Katy Keiffer: l’insostenibilità degli allevamenti industriali

di Sara Perro

Katy Keiffer: l’insostenibilità degli allevamenti industriali

Come la mettiamo con la carne? Tradotto alla lettera, suonerebbe più o meno così il titolo originale del denso libro-inchiesta della giornalista americana Katy Keiffer, pubblicato in Italia da EDT con il più agile claim “Basta carne?”. Il punto interrogativo non è retorico, ma evidenzia quello che è il più grande dilemma dell’odierno sistema cibo: l’esistenza, forse la necessità, senza dubbio l’insostenibilità degli allevamenti industriali.

Katy Keiffer: l’insostenibilità degli allevamenti industriali

Ex autrice di libri di cucina, ex cuoca ed ex macellaia, Keiffer il settore alimentare lo ha frequentato per oltre trent’anni come addetta ai lavori e oggi, da giornalista e conduttrice radiofonica, quella domanda la pone prima di tutto a se stessa. Con grande onestà intellettuale e una corposa dote di esperienza e documentazione, affronta dunque un viaggio nell’industria globale della carne, portandone alla luce  i costi occulti. Inquinamento dell’acqua, dell’aria e del suolo, impatti sul clima, abuso di antibiotici e rischio di pandemie, perdita di biodiversità, terrificanti condizioni degli animali, iniquo trattamento dei lavoratori. I retroscena, insomma, che la maggior parte della gente ignora e probabilmente non ha nessuna voglia di vedere, visto che è molto comodo dare per scontata una scorta pressoché inesauribile di proteine animali a basso costo. «Nel 2014 – si legge nell’introduzione al saggio – sono state prodotte globalmente 315 milioni di tonnellate di carne. Una media di 43,4 chilogrammi per persona». Considerando che nei paesi in via di sviluppo la domanda è in aumento (e non si può, realisticamente, pensare di bloccarne la crescita), l’ONU stima che nel 2050 si arriverà a 450 milioni di tonnellate all’anno, il doppio del 2000.

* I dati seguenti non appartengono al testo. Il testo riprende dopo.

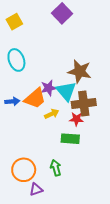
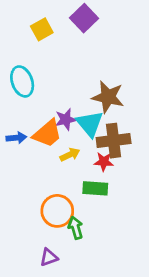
yellow square: (14, 22) -> (42, 29), moved
orange circle: (24, 170) -> (57, 211), moved

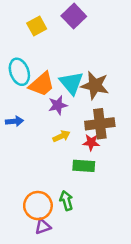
cyan triangle: (90, 124) -> (71, 83), moved
orange trapezoid: (47, 134) -> (42, 84), moved
orange circle: (57, 211) -> (38, 206), moved

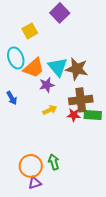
yellow square: (37, 26) -> (30, 31), moved
blue arrow: (14, 121) -> (12, 98), turned 64
green rectangle: (84, 166) -> (93, 115), moved

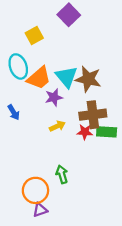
green arrow: (54, 162) -> (62, 174), moved

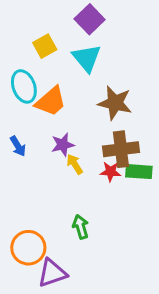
cyan triangle: (66, 77) -> (87, 58), moved
purple star: (54, 97) -> (63, 145), moved
yellow arrow: (57, 126) -> (75, 164), turned -98
orange circle: (35, 190) -> (28, 248), moved
purple triangle: (40, 210) -> (52, 273), size x1.5

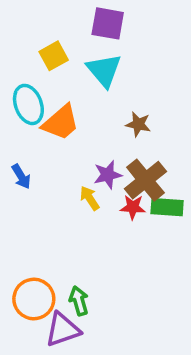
purple square: (90, 19) -> (108, 23), turned -36
brown star: (115, 103) -> (138, 124), size x0.6
purple star: (63, 145) -> (108, 175), moved
brown cross: (121, 149) -> (145, 180), turned -32
green arrow: (81, 227) -> (79, 301), moved

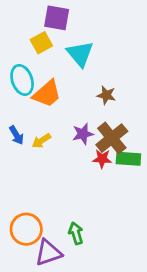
purple square: (108, 23) -> (57, 18), moved
yellow arrow: (90, 198) -> (41, 141), moved, turned -90
green arrow: (79, 301) -> (76, 233), moved

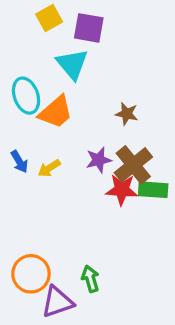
purple square: (57, 18) -> (89, 28), moved
yellow square: (41, 43) -> (49, 18), moved
cyan triangle: (80, 54) -> (72, 64), moved
red star: (102, 159) -> (122, 190), size x1.4

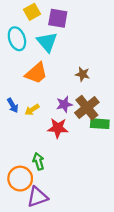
cyan ellipse: (26, 96) -> (17, 39), moved
red star: (122, 190) -> (58, 128), moved
green arrow: (90, 279) -> (38, 161), moved

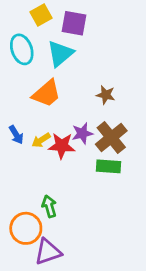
cyan triangle: (47, 42) -> (60, 54), turned 30
green rectangle: (100, 124) -> (108, 166), moved
red star: (58, 128) -> (62, 146), moved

Paradossalmente, questa gigantesca mole produttiva è nelle mani di pochissime multinazionali, che la controllano attraverso un modello di allevamento industriale ormai diffuso a livello globale, il cosiddetto CAFO. E proprio qui sta il nodo etico e ambientale della questione. «Il sistema Concentrated Animal Feeding Operation (questo il significato dell’acronimo) non si può più definire allevamento. Si tratta di una vera e propria fabbrica, dove però le materie prime sono esseri viventi – spiega Keiffer – Gli animali sono ammassati in spazi ridotti, appena sufficienti alla sopravvivenza e senza possibilità di movimento, nutriti con mangimi e cocktail di sostanze chimiche accuratamente dosati per stimolare la crescita e prevenire le malattie. Sono metodi disumani ma super efficienti, che hanno consentito di aumentare la produzione e abbassare il costo della carne, diffondendone così il consumo in tutto il mondo. Questa “democratizzazione” delle proteine animali ha però un prezzo molto più alto dei due dollari che crediamo di pagare per una libbra di pollo».

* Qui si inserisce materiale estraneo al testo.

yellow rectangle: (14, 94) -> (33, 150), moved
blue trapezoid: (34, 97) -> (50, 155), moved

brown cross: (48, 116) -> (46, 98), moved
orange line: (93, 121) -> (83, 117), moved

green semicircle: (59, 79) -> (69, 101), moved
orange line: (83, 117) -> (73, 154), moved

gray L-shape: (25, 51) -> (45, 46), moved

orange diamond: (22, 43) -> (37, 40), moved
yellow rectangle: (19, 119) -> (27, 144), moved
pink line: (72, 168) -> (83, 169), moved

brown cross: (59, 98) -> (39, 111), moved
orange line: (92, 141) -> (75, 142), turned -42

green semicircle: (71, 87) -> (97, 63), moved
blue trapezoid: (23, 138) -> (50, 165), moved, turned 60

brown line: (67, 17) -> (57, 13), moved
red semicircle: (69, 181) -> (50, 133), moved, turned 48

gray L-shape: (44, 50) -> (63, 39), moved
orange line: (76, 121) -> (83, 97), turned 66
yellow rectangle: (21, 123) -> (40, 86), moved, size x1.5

Oltre alla preoccupazione etica per il welfare di polli, bovini e maiali, ci sono una serie di pesanti ricadute ambientali e sanitarie derivate da un metodo di allevamento che privilegia quantità e rapidità a discapito di qualità, resistenza e resilienza. La selezione genetica, tanto per cominciare, riduce la biodiversità, indebolendo le razze, che diventano così più esposte a epidemie. Per prevenirle, si ricorre agli antibiotici, il cui uso smodato nel corso degli anni ha però reso più resistenti i batteri, innescando un letale circolo vizioso e facendo diventare sempre più reale il rischio di pandemie. Come se non bastasse, i trattamenti chimici sugli animali, attraverso i reflui, vanno a finire nelle falde acquifere e nel suolo, inquinandoli a tal punto da renderli inservibili per la coltivazione. Se si aggiunge l’impatto sul clima, da un lato a causa dei gas serra prodotti in tutta la filiera dell’allevamento (il 14% del totale, secondo la Fao), dall’altro per il consumo di risorse idriche sempre più scarse, il quadro è completo e decisamente insostenibile.

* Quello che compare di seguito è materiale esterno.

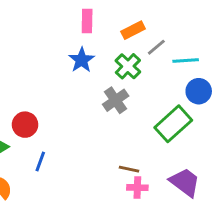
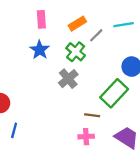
cyan line: (186, 61) -> (124, 25), moved
brown line: (129, 169) -> (92, 115), moved
pink cross: (137, 188) -> (86, 137), moved

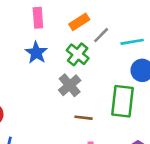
cyan line: (124, 25) -> (132, 42), moved
green rectangle: (114, 93) -> (123, 101), turned -36
brown line: (92, 115) -> (84, 118), moved

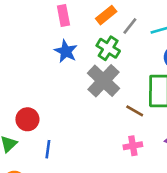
gray cross: (70, 85) -> (104, 81), size x1.4
brown line: (84, 118) -> (135, 111), moved, turned 30

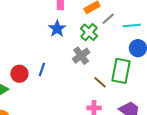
gray cross: (104, 81) -> (81, 56), size x0.7
blue line: (48, 149) -> (42, 70), moved

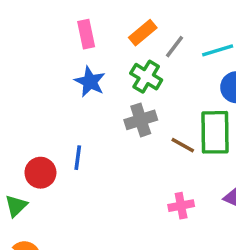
gray cross: (81, 56) -> (141, 120), turned 30
brown line: (100, 82) -> (183, 145), moved

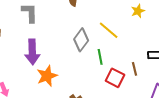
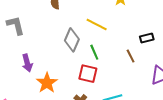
purple arrow: (32, 52) -> (27, 63), size x0.7
red square: (115, 78) -> (88, 74), moved

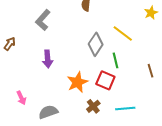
gray L-shape: (16, 25) -> (43, 20), turned -135
orange star: (47, 83) -> (77, 82), moved

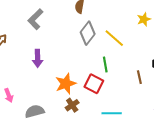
gray diamond: (96, 44) -> (88, 33), moved
brown cross: (93, 106) -> (72, 105), moved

Che fare dunque? Katy Keiffer non ha soluzioni in tasca, ma qualche suggerimento sì. «È necessario rompere i monopoli, diversificare il consumo, aiutare le filiere a km zero. I consumatori, con le loro scelte, devono chiedere una maggiore regolamentazione per il welfare degli animali e obbligare le multinazionali a prendersi le proprie responsabilità per i costi ambientali, smettendo di scaricarle sulla rete di piccole aziende a cui vendono il proprio “metodo”. Insomma – conclude – il punto non è smettere di mangiare carne, ma imparare a scegliere».